Le film explore des thèmes puissants comme l’émancipation féminine, la violence domestique et la résilience face à l’oppression raciale et sexiste. Visuellement, cette adaptation se distingue par son utilisation éclatante de la lumière et des couleurs. En effet, l’éclairage est utilisé de manière à approfondir les éléments émotionnels et thématiques de l’histoire. Contrairement à l’adaptation originale de 1985, cette version est un film musical, ce qui permet une utilisation plus dynamique de la lumière pour refléter les parcours intérieurs des personnages et le contexte culturel plus large du film.

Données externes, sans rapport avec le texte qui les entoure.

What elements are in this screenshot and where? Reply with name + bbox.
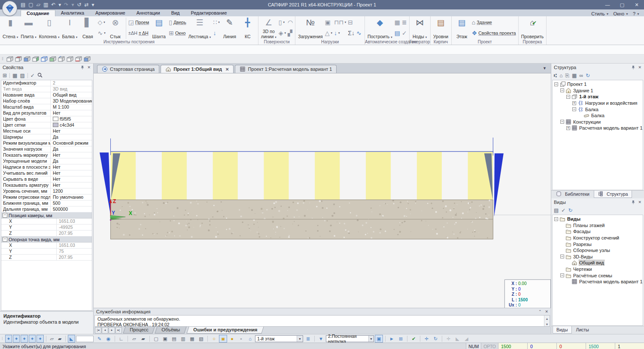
mirror-dim-button[interactable]: ◣ xyxy=(453,335,462,343)
snap-grid-button[interactable]: ✦ xyxy=(5,335,12,343)
property-row[interactable]: Дальняя граница, мм500000 xyxy=(1,206,92,212)
close-panel-icon[interactable]: ✕ xyxy=(87,65,91,70)
ribbon-tool[interactable]: ❖Свойства проекта xyxy=(472,28,516,38)
property-group-header[interactable]: −Позиция камеры, мм xyxy=(1,212,92,219)
ribbon-tab-Редактирование[interactable]: Редактирование xyxy=(185,10,233,16)
ribbon-tool[interactable]: ∷▾ xyxy=(213,18,219,27)
pin-icon[interactable] xyxy=(631,65,635,70)
solid-3-button[interactable]: ▤ xyxy=(170,335,178,343)
ribbon-tool[interactable]: ⊞Окно xyxy=(169,28,186,38)
refresh-icon[interactable]: ↻ xyxy=(568,207,572,213)
tree-item[interactable]: +Расчетная модель вариант 1 xyxy=(553,125,643,131)
filter-branch-icon[interactable]: ⑆ xyxy=(554,73,557,79)
ribbon-tool[interactable]: IБалка ▾ xyxy=(61,17,79,39)
pencil-b-button[interactable]: ✎ xyxy=(95,335,103,343)
move-dim-button[interactable]: ✛ xyxy=(444,335,453,343)
property-row[interactable]: X1651.03 xyxy=(1,243,92,249)
close-tab-icon[interactable]: ✕ xyxy=(225,67,229,72)
property-row[interactable]: Показать маркировкуНет xyxy=(1,152,92,158)
storey-list-button[interactable]: ≣ xyxy=(304,335,312,343)
ribbon-tool[interactable]: ▤ xyxy=(395,28,400,38)
solid-5-button[interactable]: ▦ xyxy=(188,335,196,343)
snap-center-button[interactable]: ◉ xyxy=(104,335,112,343)
ribbon-tab-Аннотации[interactable]: Аннотации xyxy=(131,10,166,16)
property-row[interactable]: Y75 xyxy=(1,249,92,255)
tree-item[interactable]: +Нагрузки и воздействия xyxy=(553,100,643,106)
property-row[interactable]: X1651.03 xyxy=(1,219,92,225)
rotate-tool-button[interactable]: ↻ xyxy=(431,335,440,343)
ribbon-tool[interactable]: №Загружения xyxy=(297,17,324,39)
refresh-icon[interactable]: ↻ xyxy=(586,73,590,79)
apply-check-icon[interactable]: ✓ xyxy=(561,207,565,213)
ribbon-tool[interactable]: ▤Этаж xyxy=(453,17,471,39)
ribbon-tool[interactable]: ◆Построить ▾ xyxy=(366,17,394,39)
ribbon-tool[interactable]: ⌂Здание xyxy=(472,18,516,27)
property-row[interactable]: Упрощенные моделиДа xyxy=(1,158,92,164)
viewport-3d[interactable]: ZYX X :0.00Y :0Z :0L :1500Ux :0 xyxy=(94,73,551,308)
tree-item[interactable]: Общий вид xyxy=(553,260,643,266)
property-row[interactable]: Надписи в плоскости э...Нет xyxy=(1,164,92,170)
property-row[interactable]: Название видаОбщий вид xyxy=(1,92,92,98)
load-filter-button[interactable]: ▼ xyxy=(317,335,325,343)
ribbon-tool[interactable]: ↓ xyxy=(213,28,219,38)
fit-selection-button[interactable]: ▣ xyxy=(375,335,383,343)
cube-rotate-icon[interactable] xyxy=(58,56,65,62)
reload-icon[interactable]: ↺ xyxy=(77,2,81,8)
ribbon-tool[interactable]: ☰Лестница ▾ xyxy=(187,17,213,39)
menu-icon[interactable]: ▤ xyxy=(21,2,25,8)
close-button[interactable]: ✕ xyxy=(629,0,644,9)
menu-item-?[interactable]: ?▼ xyxy=(633,11,640,16)
ribbon-tool[interactable]: ▦ xyxy=(395,18,400,27)
snap-node-button[interactable]: ✦ xyxy=(29,335,36,343)
open-file-icon[interactable]: ▱ xyxy=(36,2,40,8)
settings-view-icon[interactable]: ▨ xyxy=(20,73,24,79)
panel-tab-Структура[interactable]: Структура xyxy=(594,191,632,198)
property-row[interactable]: Значения нагрузокДа xyxy=(1,146,92,152)
property-row[interactable]: Уровень сечения, мм1200 xyxy=(1,188,92,194)
snap-intersection-button[interactable]: ✦ xyxy=(21,335,27,343)
ribbon-tool[interactable]: ✎Линия xyxy=(221,17,239,39)
tree-item[interactable]: Чертежи xyxy=(553,266,643,273)
last-page-button[interactable]: ▸| xyxy=(115,327,122,334)
document-tab[interactable]: Проект 1:Общий вид✕ xyxy=(161,65,234,73)
property-row[interactable]: Учитывать вес линийНет xyxy=(1,170,92,176)
ribbon-tool[interactable]: ╋КС xyxy=(239,17,257,39)
snap-segment-button[interactable]: ✦ xyxy=(36,335,43,343)
cube-plain-icon[interactable] xyxy=(6,56,13,62)
find-in-model-icon[interactable]: ▦ xyxy=(572,73,577,79)
snap-value-input[interactable] xyxy=(76,336,94,342)
ortho-mode-indicator[interactable]: ОРТО xyxy=(481,343,498,349)
document-tab[interactable]: Стартовая страница xyxy=(97,65,159,73)
property-row[interactable]: Масштаб видаМ 1:100 xyxy=(1,104,92,110)
ribbon-tool[interactable]: ▣ xyxy=(325,18,332,27)
light-on-button[interactable]: ● xyxy=(228,335,236,343)
tree-item[interactable]: −1-й этаж xyxy=(553,94,643,100)
home-icon[interactable]: ⌂ xyxy=(559,73,562,79)
tree-item[interactable]: Разрезы xyxy=(553,241,643,247)
document-tab[interactable]: Проект 1:Расчетная модель вариант 1 xyxy=(235,65,337,73)
property-row[interactable]: Набор слоёв3D Моделирование xyxy=(1,98,92,104)
copy-props-alt-button[interactable]: ▰ xyxy=(139,335,147,343)
redo-arrow-icon[interactable]: ▾ xyxy=(71,2,74,8)
ribbon-tool[interactable]: ⋈Ноды ▾ xyxy=(411,17,429,39)
tree-item[interactable]: Балка xyxy=(553,112,643,119)
cube-bottom-red-icon[interactable] xyxy=(75,56,82,62)
mirror-dim-2-button[interactable]: ◢ xyxy=(462,335,471,343)
tree-item[interactable]: −Виды xyxy=(553,216,643,222)
close-panel-icon[interactable]: ✕ xyxy=(638,200,641,204)
tree-item[interactable]: −Конструкции xyxy=(553,119,643,125)
new-file-icon[interactable]: ▢ xyxy=(28,2,33,8)
property-row[interactable]: Цвет фонаf5f5f5 xyxy=(1,116,92,122)
ribbon-tool[interactable] xyxy=(356,18,362,27)
menu-item-Окно[interactable]: Окно▼ xyxy=(613,11,629,16)
cube-double-blue-icon[interactable] xyxy=(83,56,91,62)
work-plane-button[interactable]: ◣ xyxy=(68,335,75,343)
property-row[interactable]: Z207.95 xyxy=(1,231,92,237)
ribbon-tool[interactable]: ▬Плита ▾ xyxy=(19,17,38,39)
undo-icon[interactable]: ↶ xyxy=(51,2,55,8)
ribbon-tool[interactable]: ⊓⊓▾ xyxy=(334,18,346,27)
light-point-button[interactable]: ▫ xyxy=(237,335,245,343)
binoculars-icon[interactable]: ∞ xyxy=(579,73,583,79)
ribbon-tab-Армирование[interactable]: Армирование xyxy=(90,10,131,16)
pin-icon[interactable] xyxy=(631,200,635,204)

L’un des aspects clés de l’éclairage dans cette adaptation est la façon dont il passe des réalités dures de la vie des personnages aux moments de transcendance émotionnelle ou spirituelle. Par exemple, les scènes festives ou de transformation sont souvent baignées dans une lumière chaude et dorée, contrastant fortement avec l’éclairage plus sombre et oppressant utilisé dans les scènes de souffrance ou d’oppression. Ce contraste ne fait pas seulement ressortir l’impact émotionnel, mais symbolise aussi la dualité entre la douleur et l’espoir dans la vie des personnages.

Nous allons voir que ces choix d’éclairage aident à exprimer visuellement la croissance des personnages et le thème de la résilience, central à l’histoire. Ainsi, j’ai choisi, de manière subjective, d’analyser quatre scènes qui m’ont particulièrement marquée : 

La scène de la baignoire

Dans cette scène, la lumière est utilisée de manière théâtrale pour créer une aura presque divine autour du personnage (Shug Avery) dans la baignoire. Le contraste entre la lumière vive et les ombres dans la pièce pourrait symboliser la transition de Celie d’un état d’oppression ou de souffrance vers une forme de libération ou d’éveil personnel. En effet, Celie se trouve dans l’ombre, à contre-jour, tandis que Shug se trouve baignée, au sens propre comme au figuré, dans la lumière, là où Celie aspire à être.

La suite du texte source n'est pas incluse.